PROMPT: Once the line containing "de su partida" is found in the data below, output that line and every line after it through the last, unchanged and with nothing else.

INFORMATION GIVEN:
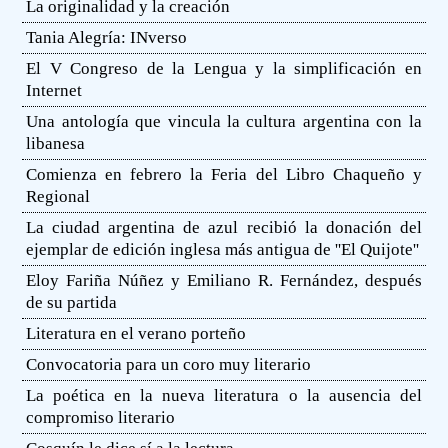
La originalidad y la creación
Tania Alegría: INverso
El V Congreso de la Lengua y la simplificación en
Internet
Una antología que vincula la cultura argentina con la
libanesa
Comienza en febrero la Feria del Libro Chaqueño y
Regional
La ciudad argentina de azul recibió la donación del
ejemplar de edición inglesa más antigua de ''El Quijote''
Eloy Fariña Núñez y Emiliano R. Fernández, después
de su partida
Literatura en el verano porteño
Convocatoria para un coro muy literario
La poética en la nueva literatura o la ausencia del
compromiso literario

REPLY:
de su partida
Literatura en el verano porteño
Convocatoria para un coro muy literario
La poética en la nueva literatura o la ausencia del
compromiso literario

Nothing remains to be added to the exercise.